Memorial of Our Lady of the Rosary
Monday, October 7, 2019
Today, in Mercy, our first reading is from the Book of Jonah, a drama with which we are all familiar. Because of the fantastical nature of the tale, we may tend to read it simply on the level of allegory – the way we might read Aesop’s fables. But there is much spiritual depth to be found in this well-known story.
As I pray with the Jonah passages for these three days, I am using an article by Walter Bruggemann to inform my prayer.

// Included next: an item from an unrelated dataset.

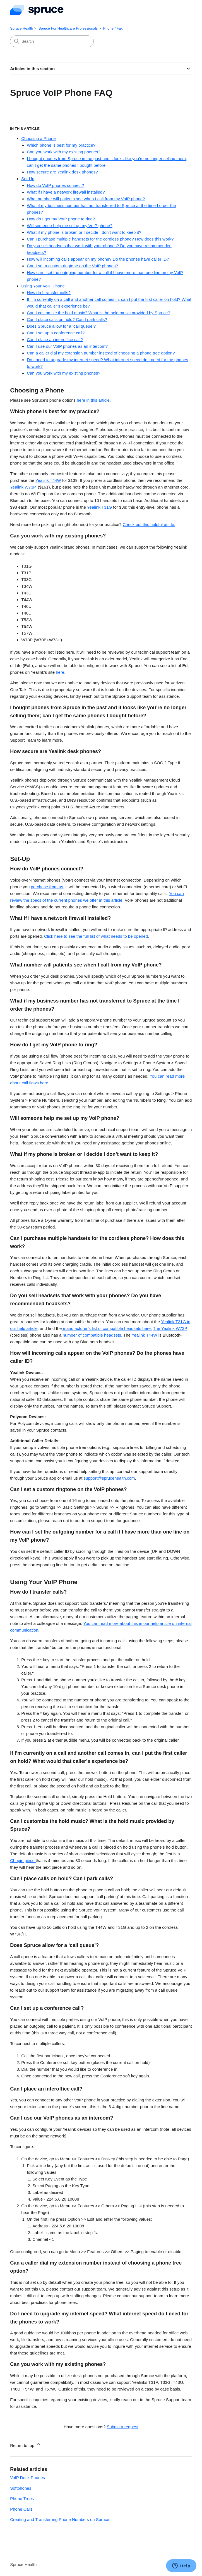 Image resolution: width=202 pixels, height=2576 pixels. What do you see at coordinates (49, 292) in the screenshot?
I see `How do I transfer calls?` at bounding box center [49, 292].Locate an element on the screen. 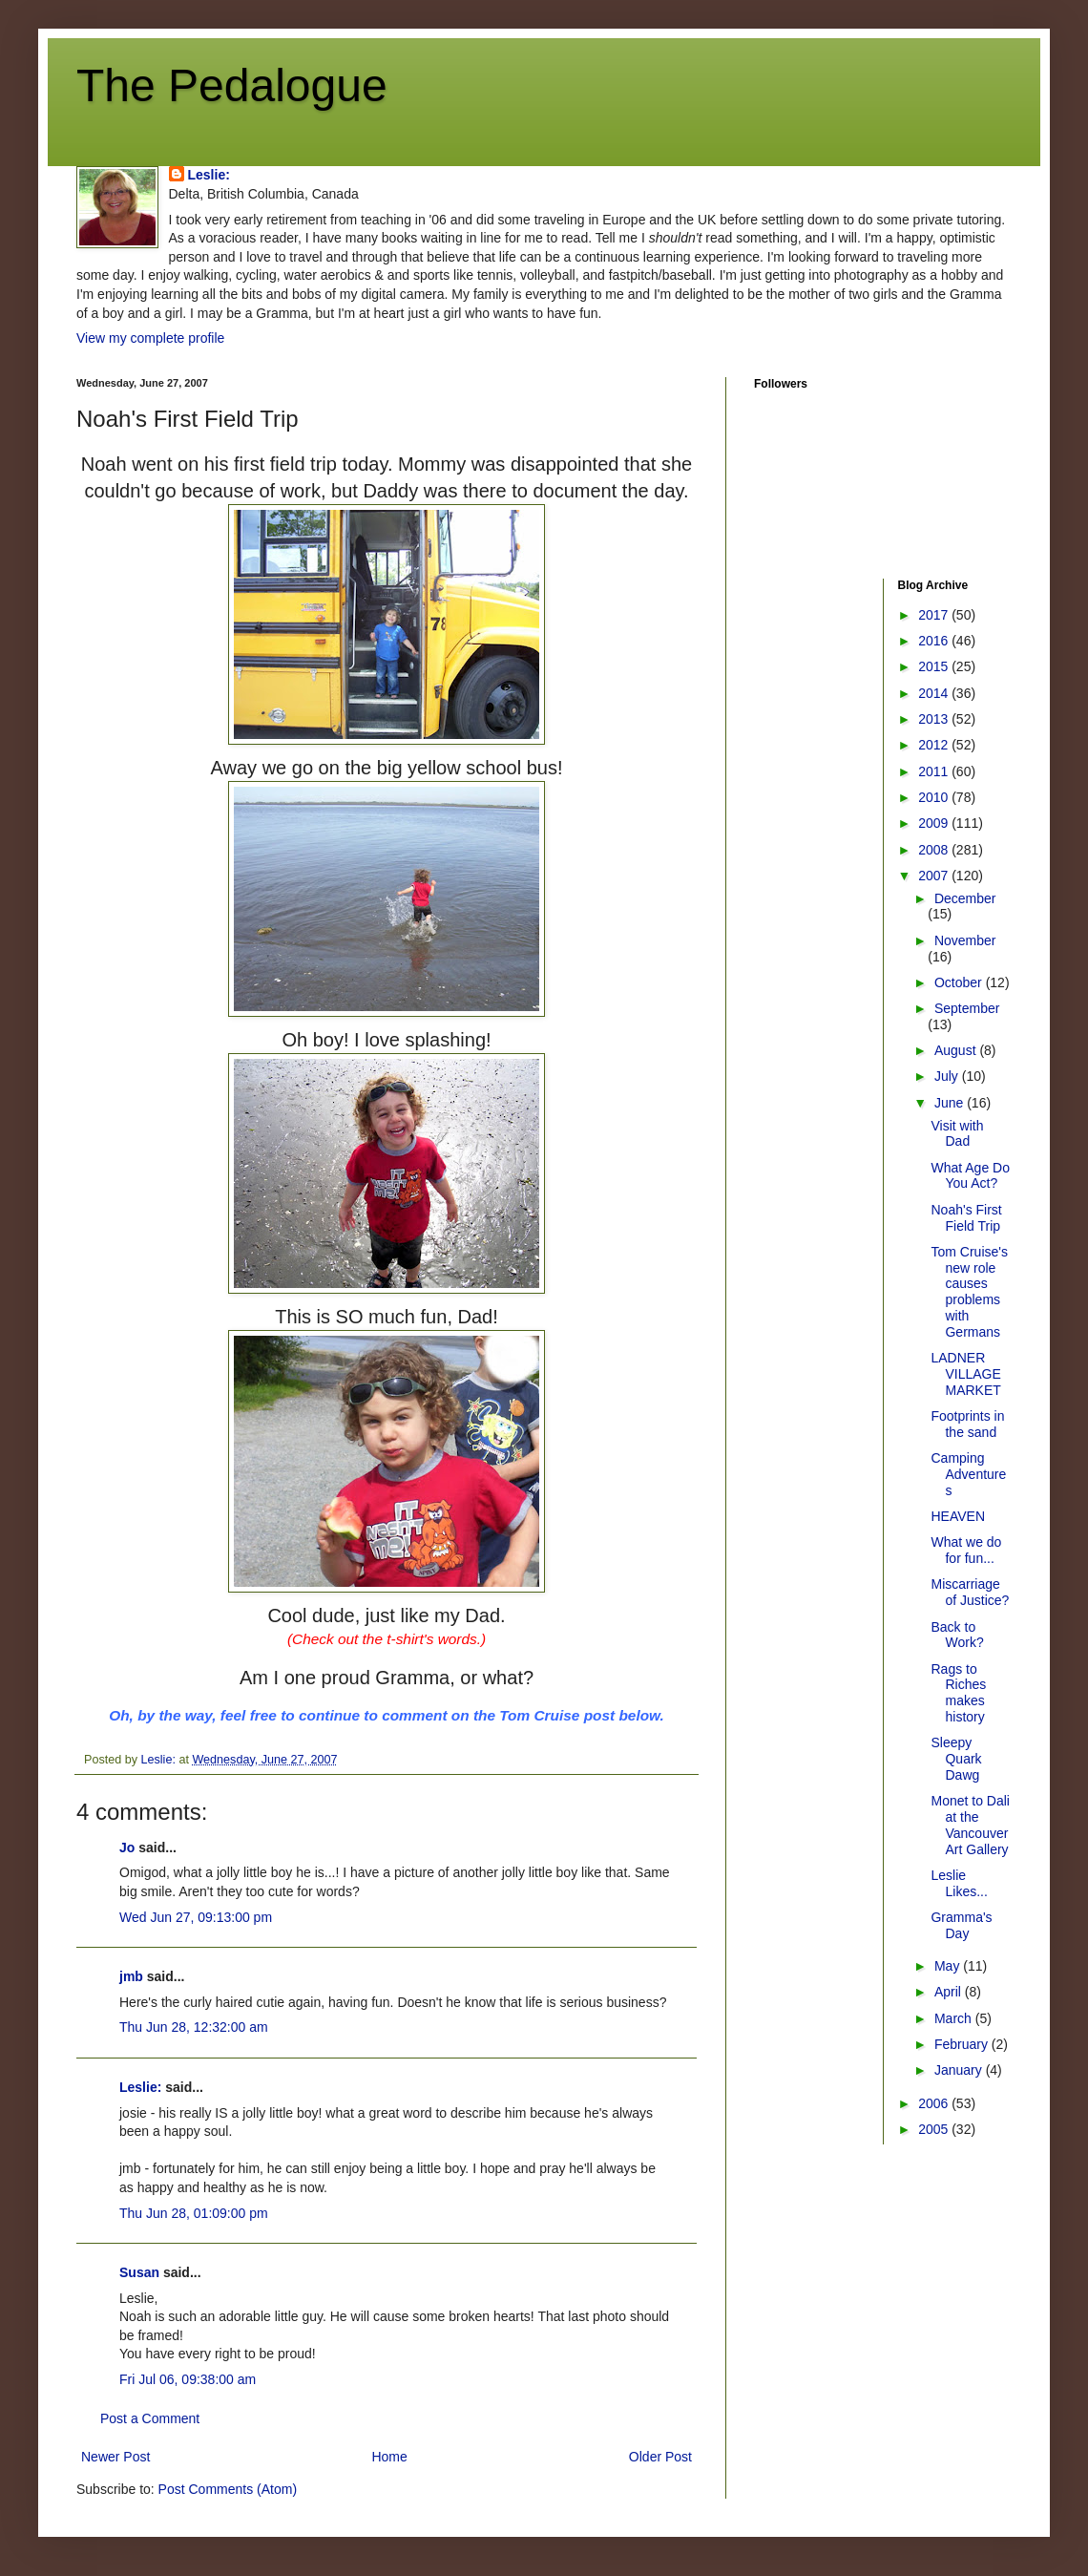 This screenshot has height=2576, width=1088. Gramma's Day is located at coordinates (961, 1925).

Since today is the feast of the Holy Rosary, a prayer which has blessed the Church for centuries, Bruggemann’s consideration of Jonah’s prayer caught my attention:
The complexity of (Jonah’s) prayer is reflective of the complexity of all prayer. Prayer purports to be single-minded in its communication with Yahweh. Everyone who prays is complex, given to deception, distortion, and willfulness; our prayers are most often thick with mixed motives, distortions, and exhibits, even if only to the self. There are “saints” who are more mature and more disciplined than this in their prayer. But evidently Jonah is not among those mature, disciplined saints. For that reason his compromising and manipulative maneuvers are highly visible in the prayer. We may spot such maneuvers in his prayer and be driven to reflect on our own acts of seduction in prayer whereby we deceive ourselves, even if God is not deceived.
The Rosary, intended as a contemplation not a recitation, allows us the silence and time to sort out the complexities of our own prayer. It is a prayer not to be rushed. Praying it well requires us to lay aside our busy existence and excuses, and to place ourselves in the stillness of Divine Transparency.
The Rosary invites us to enter more deeply into the truth of Christ’s life, but also into our own. Seen in the light of Mary’s and Jesus’s lives, what is our own life teaching us?
So many of us have a Rosary in our drawer or purse that we haven’t touched for a while. Many of these beads were given to us by, or belonged to, someone who loved us – who wished us the blessings that come from its devotion. Perhaps we might like to rekindle our love for the Rosary today while remembering that beloved person. In the drawer beside my bed, my Dad’s well worn rosary is waiting for me.